Computer Laboratory

Computer Architecture Group

Janus - Automatic Binary Parallelisation

Program performance is heavily influenced by the ability to create parallel applications consisting of multiple threads working as independently as possible. However, users of single-threaded applications where the source code is lost, unavailable or cannot easily be recompiled, are at a disadvantage: their programs cannot exploit the full performance potential of the underlying parallel computer architecture.

Within this context, parallelisation of application binaries becomes a seductive proposition. Regardless of the source languages used to create the program, or the availability of the code, an application can be restructured within its binary form to split off tasks into separate threads, and combine their results back together when required.

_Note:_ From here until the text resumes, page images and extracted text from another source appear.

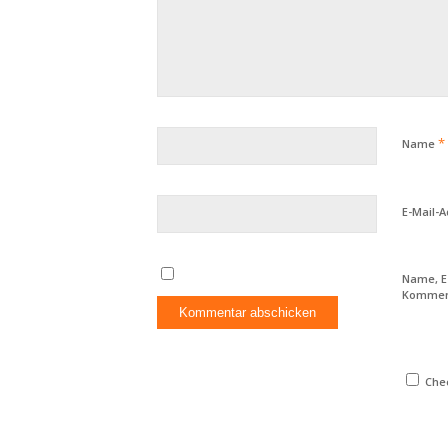
*
Name
E-Mail-
Name, E
Komment
Chec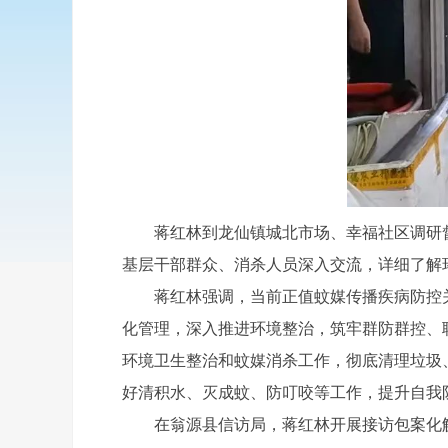
蒋红林到龙仙镇城北市场、幸福社区调研督
基层干部群众、消杀人员深入交流，详细了解
蒋红林强调，当前正值蚊媒传播疾病防控关
化管理，深入推进环境整治，筑牢群防群控、
环境卫生整治和蚊媒消杀工作，彻底清理垃圾
好清积水、灭成蚊、防叮咬等工作，提升自我
在翁源县信访局，蒋红林开展接访包案化解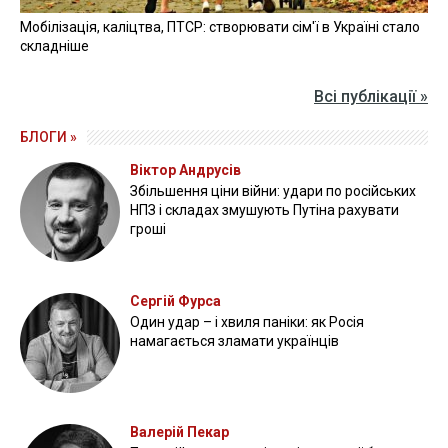
Мобілізація, каліцтва, ПТСР: створювати сім'ї в Україні стало
складніше
Всі публікації »
БЛОГИ »
Віктор Андрусів
Збільшення ціни війни: удари по російських
НПЗ і складах змушують Путіна рахувати
гроші
Сергій Фурса
Один удар – і хвиля паніки: як Росія
намагається зламати українців
Валерій Пекар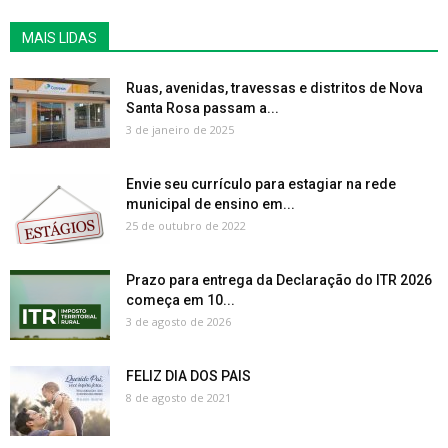
MAIS LIDAS
Ruas, avenidas, travessas e distritos de Nova
Santa Rosa passam a...
3 de janeiro de 2025
Envie seu currículo para estagiar na rede
municipal de ensino em...
25 de outubro de 2022
Prazo para entrega da Declaração do ITR 2026
começa em 10...
3 de agosto de 2026
FELIZ DIA DOS PAIS
8 de agosto de 2021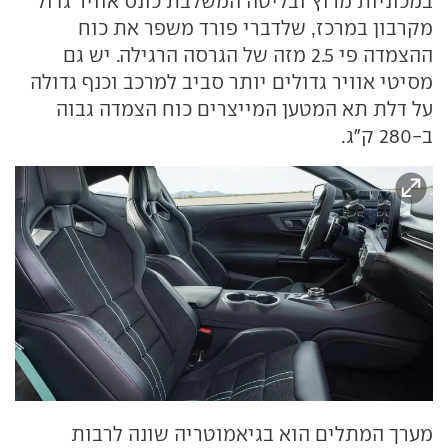
במכוניות מרוץ ובליטה המשלבת כונס אוויר גדול
מקרבון במרכז, שלדברי פורד משפר את כוח
ההצמדה פי 2.5 מזה של הגרסה הרגילה. יש גם
מסיטי אוויר גדולים יותר סביב למרכב וכנף גדולה
על דלת תא המטען המייצרים כוח הצמדה גבוה
ב-280 ק"ג.
מערך המתלים הוא בגיאמוטריה שונה לרבות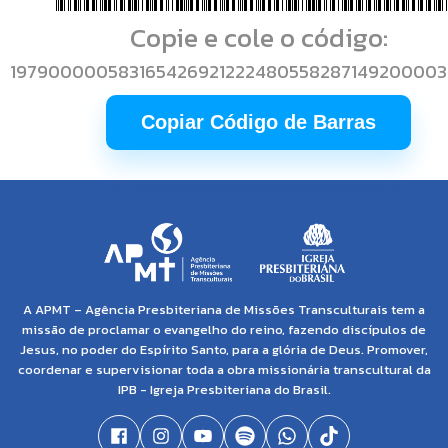
Copie e cole o código:
19790000058316542692122248055828714920000
Copiar Código de Barras
A APMT – Agência Presbiteriana de Missões Transculturais tem a
missão de proclamar o evangelho do reino, fazendo discípulos de
Jesus, no poder do Espírito Santo, para a glória de Deus. Promover,
coordenar e supervisionar toda a obra missionária transcultural da
IPB - Igreja Presbiteriana do Brasil.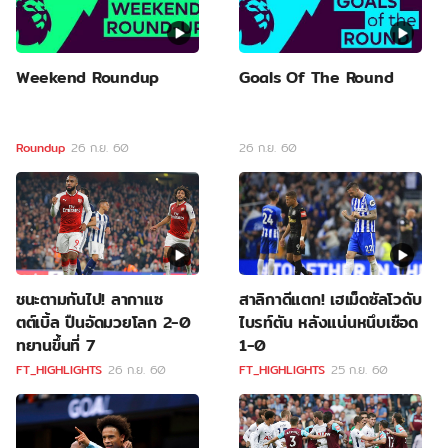
Weekend Roundup
Goals Of The Round
Roundup
26 ก.ย. 60
26 ก.ย. 60
ชนะตามกันไป! ลากาแซ
สาลิกาดีแตก! เฮเม็ดซัลโวดับ
ตต์เบิ้ล ปืนอัดมวยโลก 2-0
ไบรท์ตัน หลังแน่นหนึบเชือด
ทยานขึ้นที่ 7
1-0
FT_HIGHLIGHTS
26 ก.ย. 60
FT_HIGHLIGHTS
25 ก.ย. 60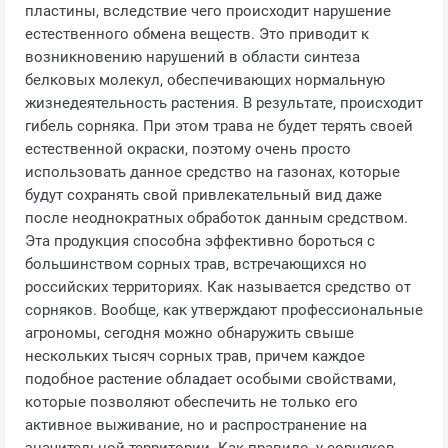
пластины, вследствие чего происходит нарушение
естественного обмена веществ. Это приводит к
возникновению нарушений в области синтеза
белковых молекул, обеспечивающих нормальную
жизнедеятельность растения. В результате, происходит
гибель сорняка. При этом трава не будет терять своей
естественной окраски, поэтому очень просто
использовать данное средство на газонах, которые
будут сохранять свой привлекательный вид даже
после неоднократных обработок данным средством.
Эта продукция способна эффективно бороться с
большинством сорных трав, встречающихся но
российских территориях. Как называется средство от
сорняков. Вообще, как утверждают профессиональные
агрономы, сегодня можно обнаружить свыше
нескольких тысяч сорных трав, причем каждое
подобное растение обладает особыми свойствами,
которые позволяют обеспечить не только его
активное выживание, но и распространение на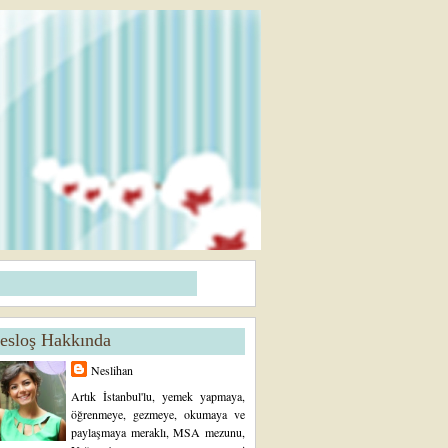
esloş Hakkında
Neslihan
Artık İstanbul'lu, yemek yapmaya,
öğrenmeye, gezmeye, okumaya ve
paylaşmaya meraklı, MSA mezunu,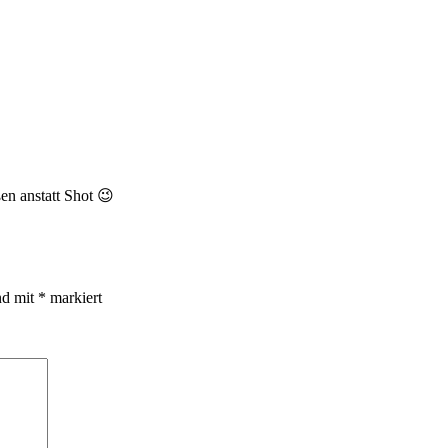
n anstatt Shot 😉
nd mit
*
markiert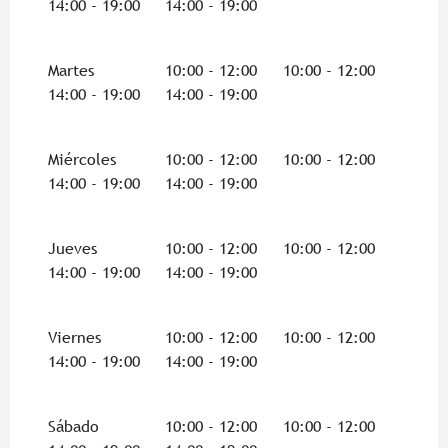
14:00 - 19:00
14:00 - 19:00
Martes
10:00 - 12:00
10:00 - 12:00
14:00 - 19:00
14:00 - 19:00
Miércoles
10:00 - 12:00
10:00 - 12:00
14:00 - 19:00
14:00 - 19:00
Jueves
10:00 - 12:00
10:00 - 12:00
14:00 - 19:00
14:00 - 19:00
Viernes
10:00 - 12:00
10:00 - 12:00
14:00 - 19:00
14:00 - 19:00
Sábado
10:00 - 12:00
10:00 - 12:00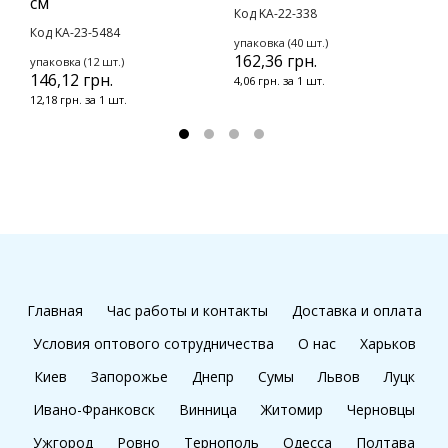
см
У
Код KA-22-338
Код KA-23-5484
К
упаковка (40 шт.)
162,36 грн.
упаковка (12 шт.)
у
146,12 грн.
1
4,06 грн. за 1 шт.
12,18 грн. за 1 шт.
1
Главная
Час работы и контакты
Доставка и оплата
Условия оптового сотрудничества
О нас
Харьков
Киев
Запорожье
Днепр
Сумы
Львов
Луцк
Ивано-Франковск
Винница
Житомир
Черновцы
Ужгород
Ровно
Тернополь
Одесса
Полтава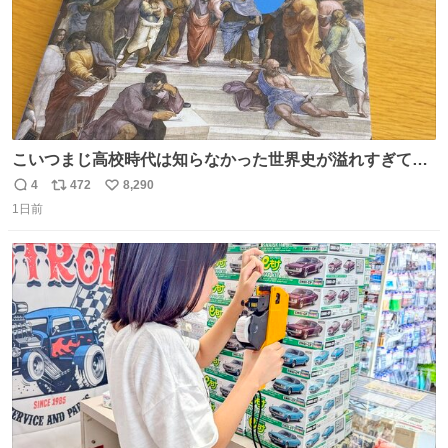
こいつまじ高校時代は知らなかった世界史が溢れすぎてて
𝑩𝑰𝑮 𝑳𝑶𝑽𝑬＿＿
4
472
8,290
返
リ
い
1日前
信
ポ
い
数
ス
ね
ト
数
数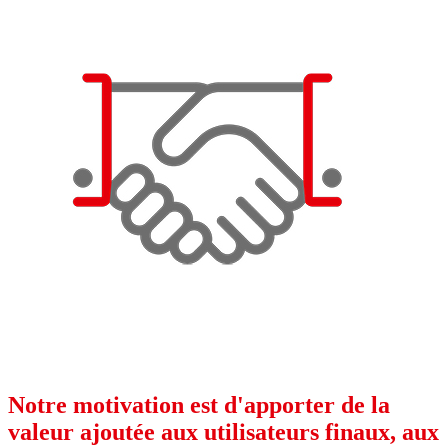
Notre motivation est d'apporter de la
valeur ajoutée aux utilisateurs finaux, aux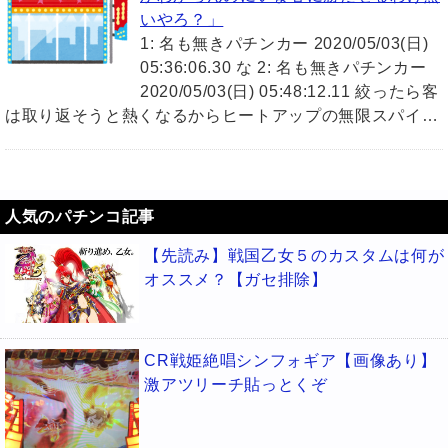
いやろ？」
1: 名も無きパチンカー 2020/05/03(日)
05:36:06.30 な 2: 名も無きパチンカー
2020/05/03(日) 05:48:12.11 絞ったら客
は取り返そうと熱くなるからヒートアップの無限スパイ…
人気のパチンコ記事
【先読み】戦国乙女５のカスタムは何が
オススメ？【ガセ排除】
CR戦姫絶唱シンフォギア【画像あり】
激アツリーチ貼っとくぞ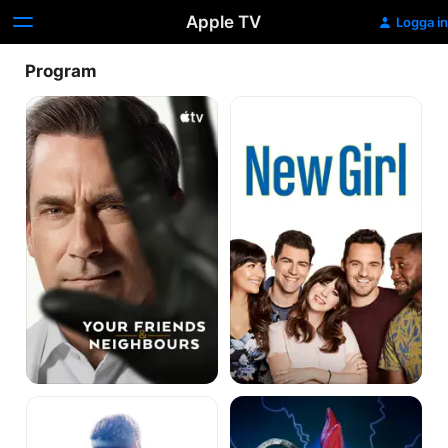
Apple TV
Logga in
Program
Your
New
Friends
Girl
&
Neighbours
The
Robot
Newsroom
Chicken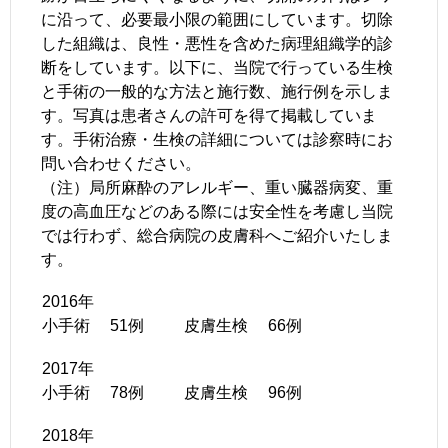
に沿って、必要最小限の範囲にしています。
切除
した組織は、良性・悪性を含めた病理組織学的診
断をしています。以下に、当院で行っている生検
と手術の一般的な方法と施行数、施行例を示しま
す。写真は患者さんの許可を得て掲載していま
す。手術治療・生検の詳細については診察時にお
問い合わせください。
（注）局所麻酔のアレルギー、重い臓器病変、重
度の高血圧などのある際には安全性を考慮し当院
では行わず、総合病院の皮膚科へご紹介いたしま
す。
2016年
小手術 51例 皮膚生検 66例
2017年
小手術 78
例 皮膚生検 96
例
2018年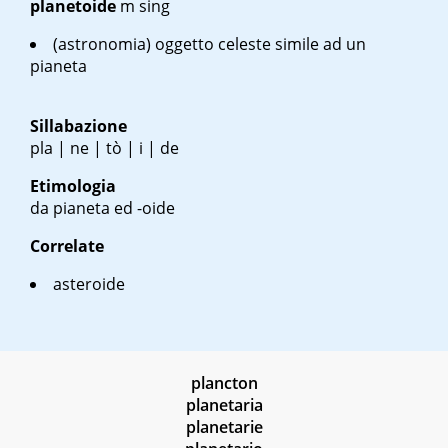
planetoide
m sing
(astronomia) oggetto celeste simile ad un
pianeta
Sillabazione
pla | ne | tò | i | de
Etimologia
da pianeta ed -oide
Correlate
asteroide
plancton
planetaria
planetarie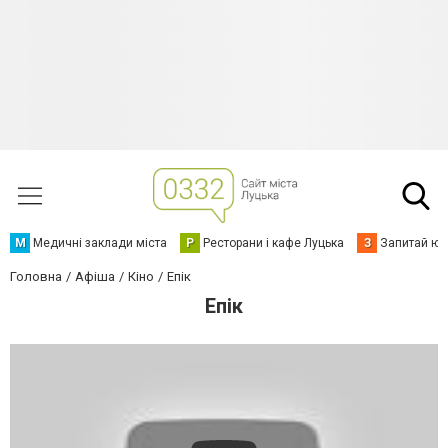
М
Медичні заклади міста
Р
Ресторани і кафе Луцька
З
Запитай юр
Головна
Афіша
Кіно
Епік
Епік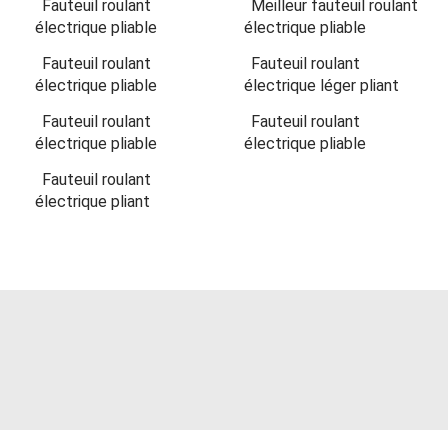
Fauteuil roulant
Meilleur fauteuil roulant
électrique pliable
électrique pliable
Fauteuil roulant
Fauteuil roulant
électrique pliable
électrique léger pliant
Fauteuil roulant
Fauteuil roulant
électrique pliable
électrique pliable
Fauteuil roulant
électrique pliant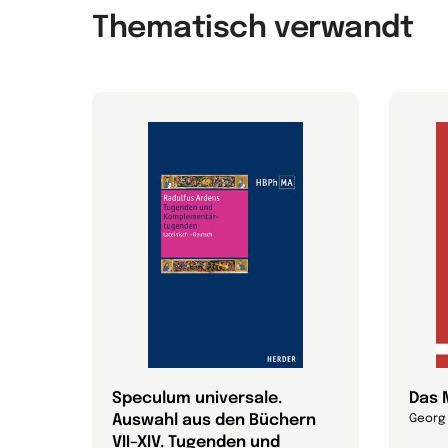
Thematisch verwandt
Speculum universale.
Das 
Auswahl aus den Büchern
Georg
VII–XIV. Tugenden und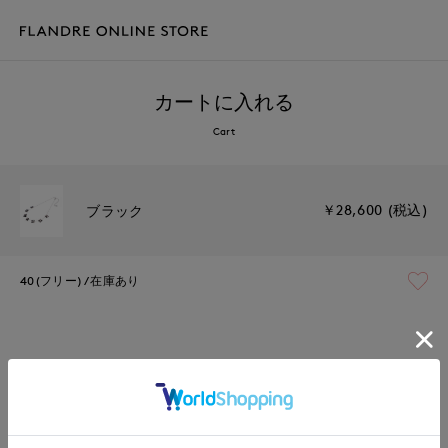
カートに入れる
Cart
￥28,600 (税込)
ブラック
40(フリー)
在庫あり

Although almost impossible to perform effectively by hand, automatic tools have the ability to extract parallelism from sequential applications through analysis of the executable to extract multiple threads that can execute concurrently.

Janus is an open source binary modification framework that leverages static analysis and profile information to dynamically parallelise applications, extracting thread-level parallelism from program loops. Janus relies on judicious use of speculation and runtime checks to parallelise even in the presence of unknown data dependences and unknown code (for example, when performing library calls).

Janus is under active development and links to a repository for downloads (and for developers to contribute back) will be placed here upon publication of our paper.

"Janus: Statically-Driven and Profile-Guided Automatic Dynamic Binary Parallelisation". Ruoyu Zhou and Timothy M. Jones. CGO 2019.